I see the quarterly check-in slides had some data on reading list sizes. One thing that would be nice to have is reading list "churn" (ie. is the median list size small because most people just don't use the feature much, or do they use it as bookmarks and remove articles once they have read them?).

mpopov lowered the priority of this task from High to Low.May 30 2018, 10:31 PM
mpopov updated the task description. (Show Details)
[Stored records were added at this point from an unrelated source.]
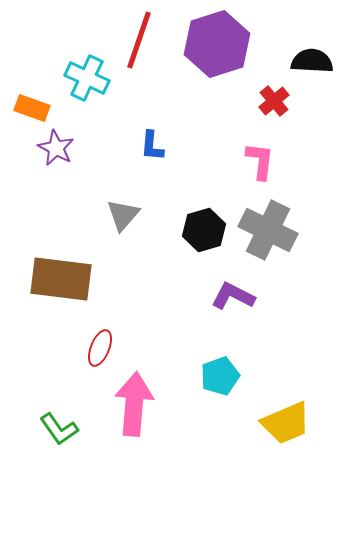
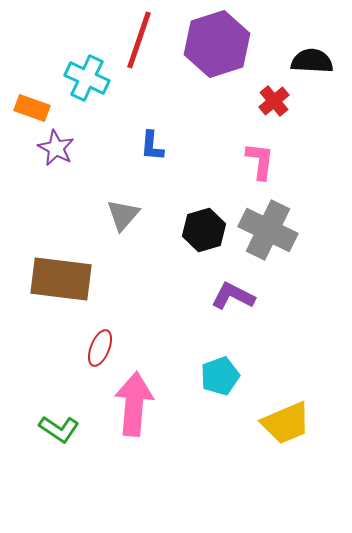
green L-shape: rotated 21 degrees counterclockwise
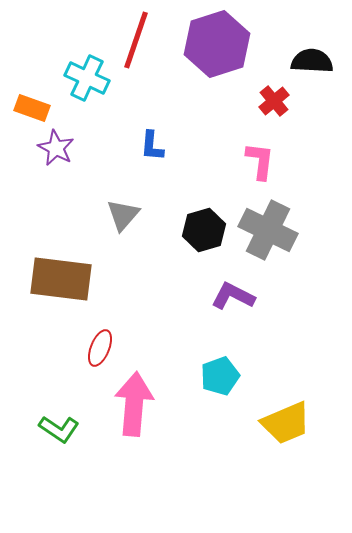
red line: moved 3 px left
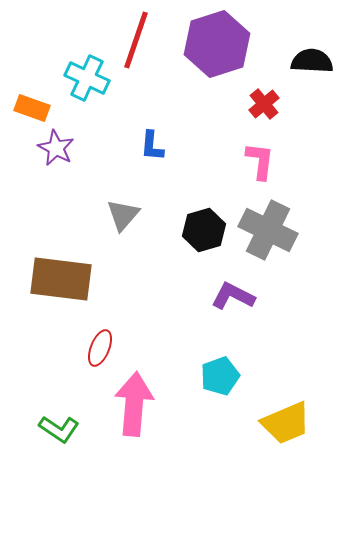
red cross: moved 10 px left, 3 px down
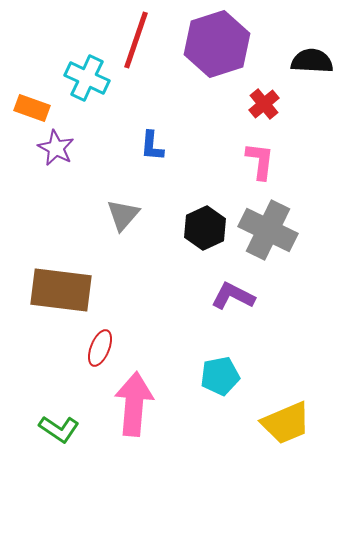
black hexagon: moved 1 px right, 2 px up; rotated 9 degrees counterclockwise
brown rectangle: moved 11 px down
cyan pentagon: rotated 9 degrees clockwise
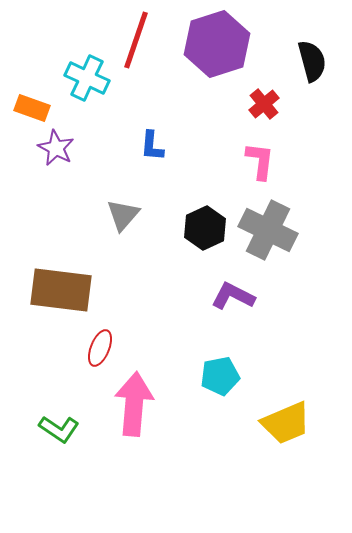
black semicircle: rotated 72 degrees clockwise
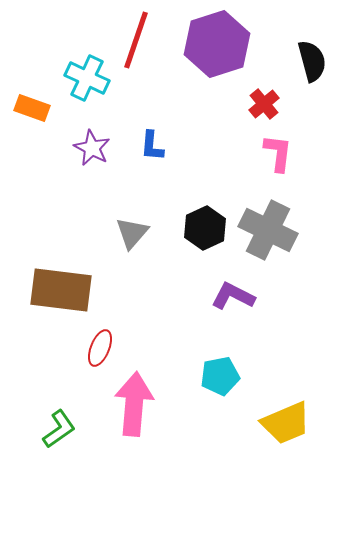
purple star: moved 36 px right
pink L-shape: moved 18 px right, 8 px up
gray triangle: moved 9 px right, 18 px down
green L-shape: rotated 69 degrees counterclockwise
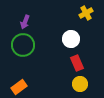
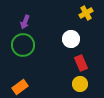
red rectangle: moved 4 px right
orange rectangle: moved 1 px right
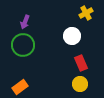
white circle: moved 1 px right, 3 px up
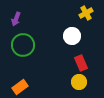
purple arrow: moved 9 px left, 3 px up
yellow circle: moved 1 px left, 2 px up
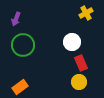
white circle: moved 6 px down
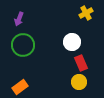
purple arrow: moved 3 px right
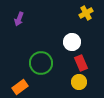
green circle: moved 18 px right, 18 px down
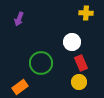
yellow cross: rotated 32 degrees clockwise
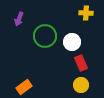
green circle: moved 4 px right, 27 px up
yellow circle: moved 2 px right, 3 px down
orange rectangle: moved 4 px right
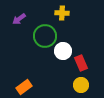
yellow cross: moved 24 px left
purple arrow: rotated 32 degrees clockwise
white circle: moved 9 px left, 9 px down
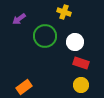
yellow cross: moved 2 px right, 1 px up; rotated 16 degrees clockwise
white circle: moved 12 px right, 9 px up
red rectangle: rotated 49 degrees counterclockwise
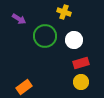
purple arrow: rotated 112 degrees counterclockwise
white circle: moved 1 px left, 2 px up
red rectangle: rotated 35 degrees counterclockwise
yellow circle: moved 3 px up
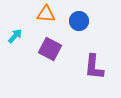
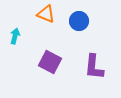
orange triangle: rotated 18 degrees clockwise
cyan arrow: rotated 28 degrees counterclockwise
purple square: moved 13 px down
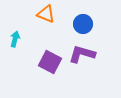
blue circle: moved 4 px right, 3 px down
cyan arrow: moved 3 px down
purple L-shape: moved 12 px left, 13 px up; rotated 100 degrees clockwise
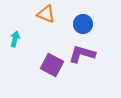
purple square: moved 2 px right, 3 px down
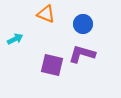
cyan arrow: rotated 49 degrees clockwise
purple square: rotated 15 degrees counterclockwise
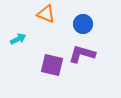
cyan arrow: moved 3 px right
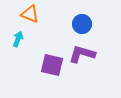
orange triangle: moved 16 px left
blue circle: moved 1 px left
cyan arrow: rotated 42 degrees counterclockwise
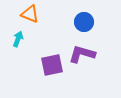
blue circle: moved 2 px right, 2 px up
purple square: rotated 25 degrees counterclockwise
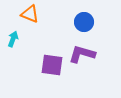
cyan arrow: moved 5 px left
purple square: rotated 20 degrees clockwise
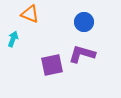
purple square: rotated 20 degrees counterclockwise
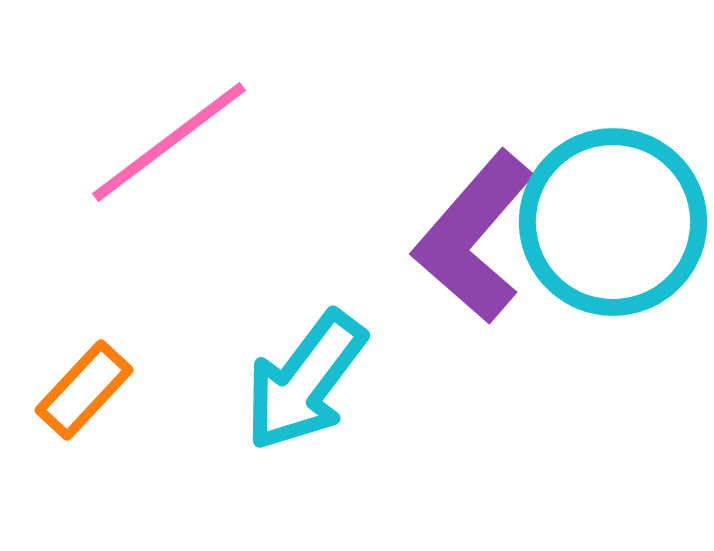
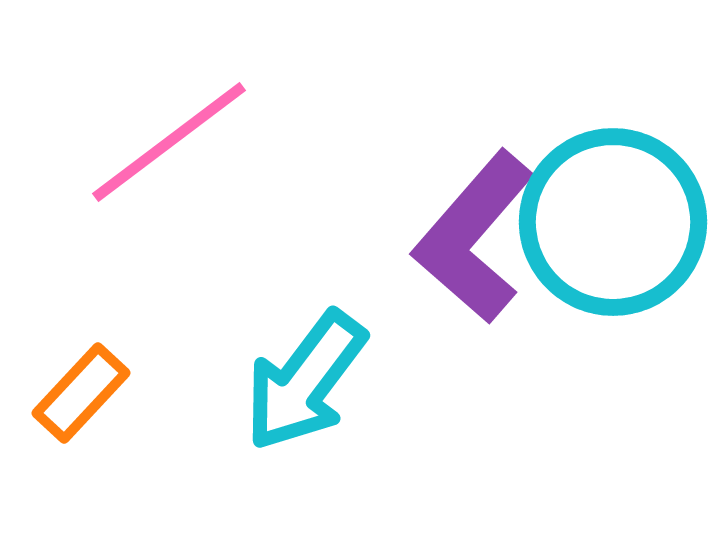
orange rectangle: moved 3 px left, 3 px down
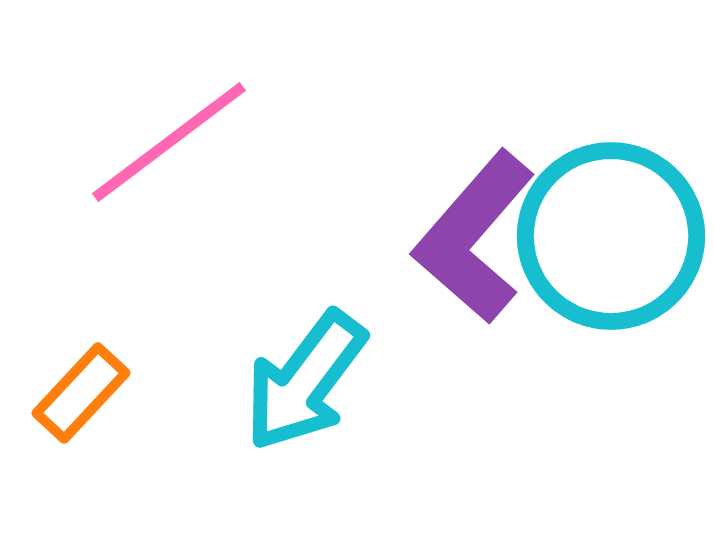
cyan circle: moved 2 px left, 14 px down
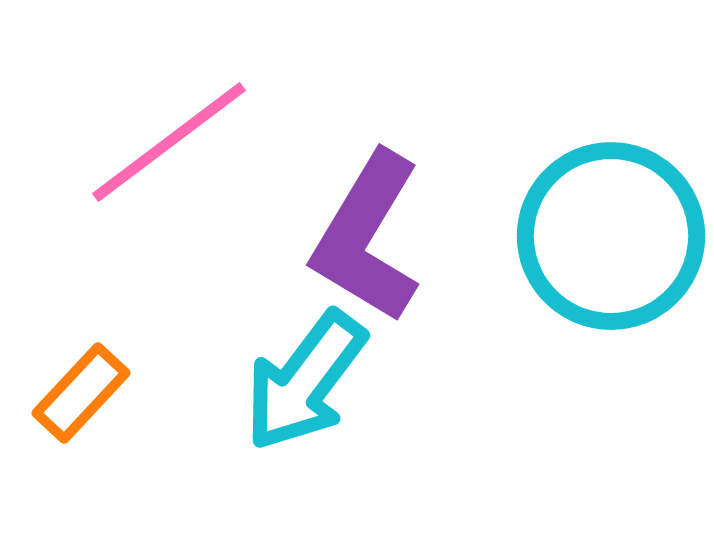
purple L-shape: moved 107 px left; rotated 10 degrees counterclockwise
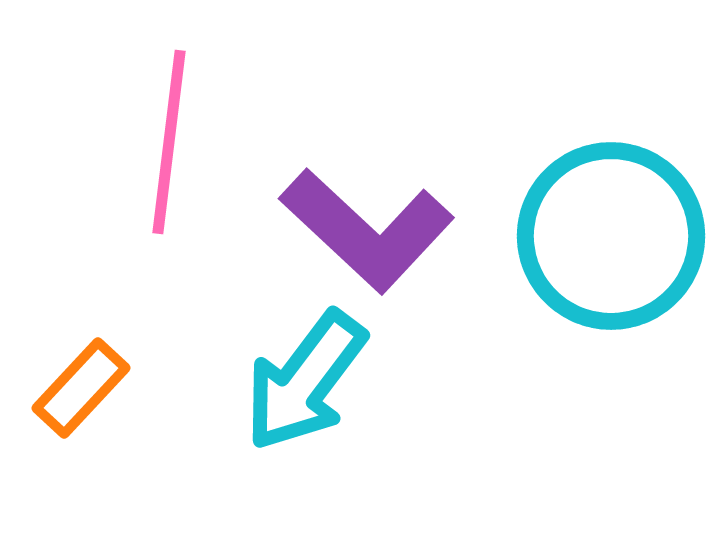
pink line: rotated 46 degrees counterclockwise
purple L-shape: moved 7 px up; rotated 78 degrees counterclockwise
orange rectangle: moved 5 px up
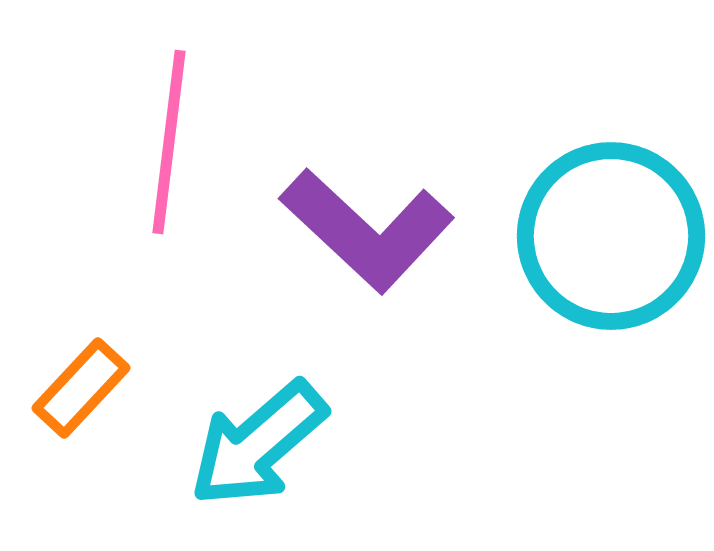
cyan arrow: moved 47 px left, 63 px down; rotated 12 degrees clockwise
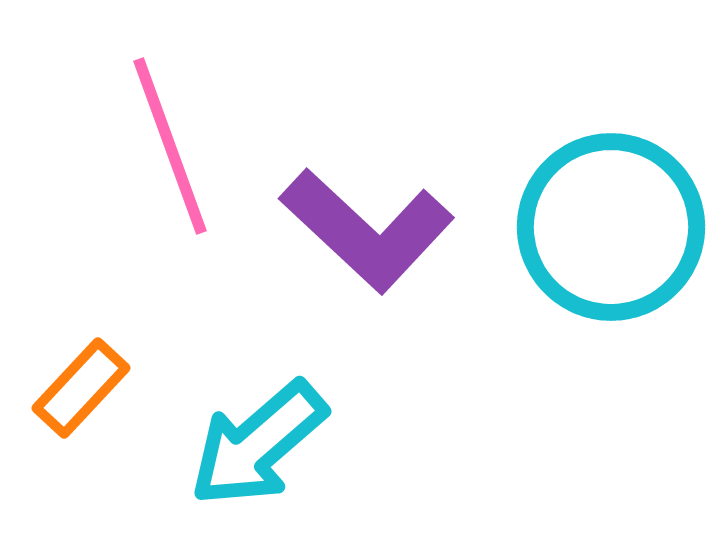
pink line: moved 1 px right, 4 px down; rotated 27 degrees counterclockwise
cyan circle: moved 9 px up
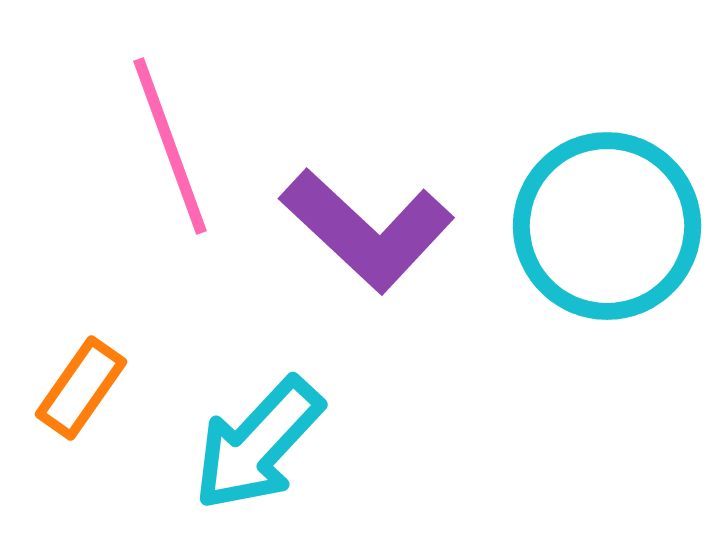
cyan circle: moved 4 px left, 1 px up
orange rectangle: rotated 8 degrees counterclockwise
cyan arrow: rotated 6 degrees counterclockwise
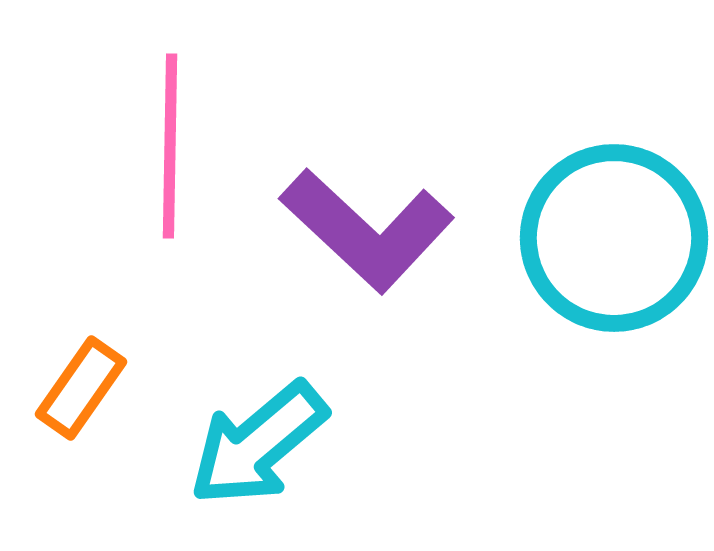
pink line: rotated 21 degrees clockwise
cyan circle: moved 7 px right, 12 px down
cyan arrow: rotated 7 degrees clockwise
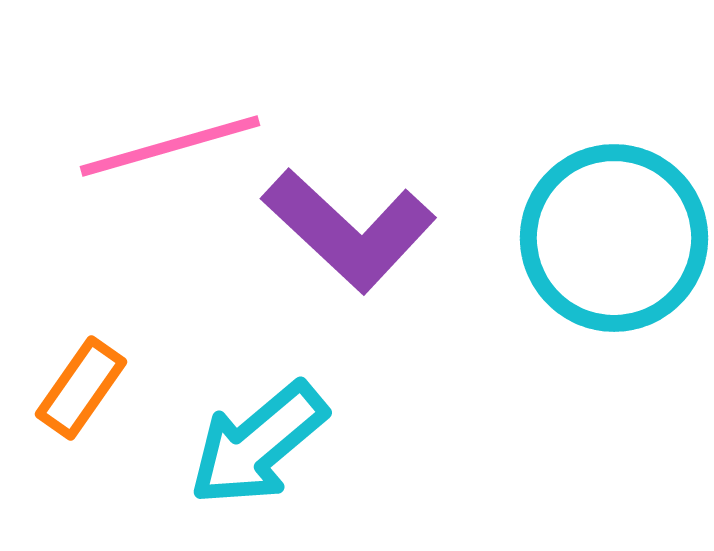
pink line: rotated 73 degrees clockwise
purple L-shape: moved 18 px left
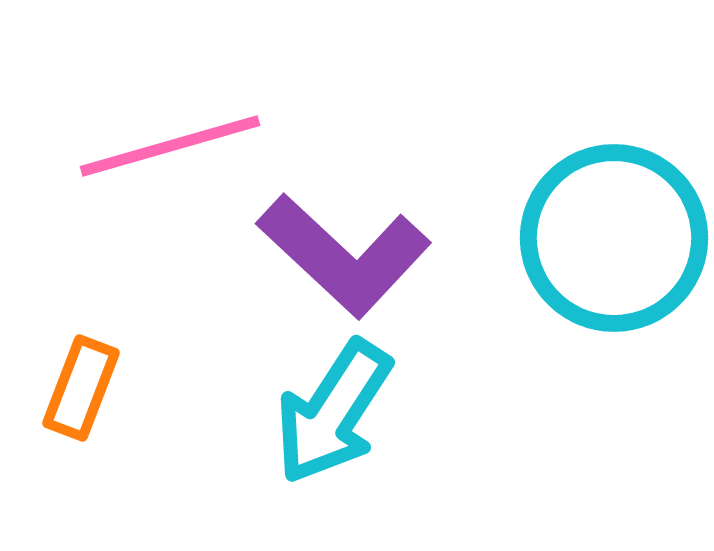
purple L-shape: moved 5 px left, 25 px down
orange rectangle: rotated 14 degrees counterclockwise
cyan arrow: moved 75 px right, 32 px up; rotated 17 degrees counterclockwise
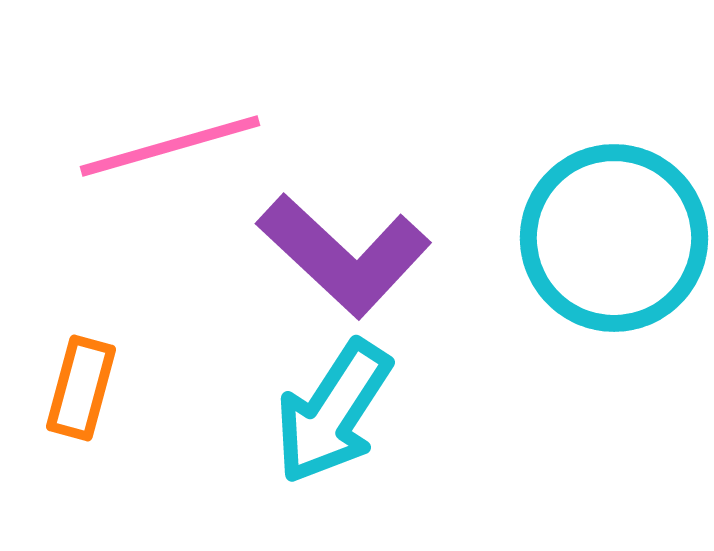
orange rectangle: rotated 6 degrees counterclockwise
The reason to hash app_install_id is because these events would end up somewhere where we would be able to join with behavioral data sent by mobile apps, which we DON'T want

To clarify just in case, it's fine to log app_install_id in connection with user actions, it has been done in many different schemas for years. And "behavioral data" would seem to describe this data here too.
So I guess the "don't want" here refers to connecting users IDs with those other schemas via the app install ID, right? (in which case, fully agreed, although it seems we had been trying to prevent that with Method 1 or Method 2 anyway)

We have moved away from the proposal requiring either method. I'm sorry I didn't respond to your earlier comments, was waiting until I updated the description before updating you.

One thing that would be nice to have is reading list "churn" (ie. is the median list size small because most people just don't use the feature much, or do they use it as bookmarks and remove articles once they have read them?).

Sounds interesting! Can you please explain this idea in more detail?

mpopov updated the task description. (Show Details)May 30 2018, 10:42 PM
mpopov updated the task description. (Show Details)Jun 4 2018, 7:07 PM

ts field for client-side timestamps in case the device goes offline and the event is queued up for a future opportunity

Orrrrr maybe dt in ISO-8601 ? :D

mpopov updated the task description. (Show Details)Jun 4 2018, 7:40 PM
mpopov added a comment.Jun 4 2018, 7:45 PM

ts field for client-side timestamps in case the device goes offline and the event is queued up for a future opportunity

Orrrrr maybe dt in ISO-8601 ? :D

Updated schema to say client_ts and specified ISO-8601 to avoid ambiguity. Client-side timestamps in mobile apps EL use ISO-8601, but you're right, it's good to be specific about that.

client_dt? We are trying to use the convention that fields named after
dt are ISO-8601, and ‘timestamps’ or ts fields are unix epoch
timestamps.

mpopov added a comment.Jun 4 2018, 9:12 PM

Sounds good, @Ottomata! Updated and I'll keep this in mind going forward.

Nuria raised the priority of this task from Low to Needs Triage.Sep 26 2018, 7:25 PM
Nuria moved this task from Operational Excellence to Radar on the Analytics board.
Jhernandez changed the task status from Open to Stalled.Feb 27 2019, 5:02 PM
Jhernandez triaged this task as Lowest priority.

Reflecting reality, no-one seems to be interested in these. Please comment and move to our "Needs triage" column if you do.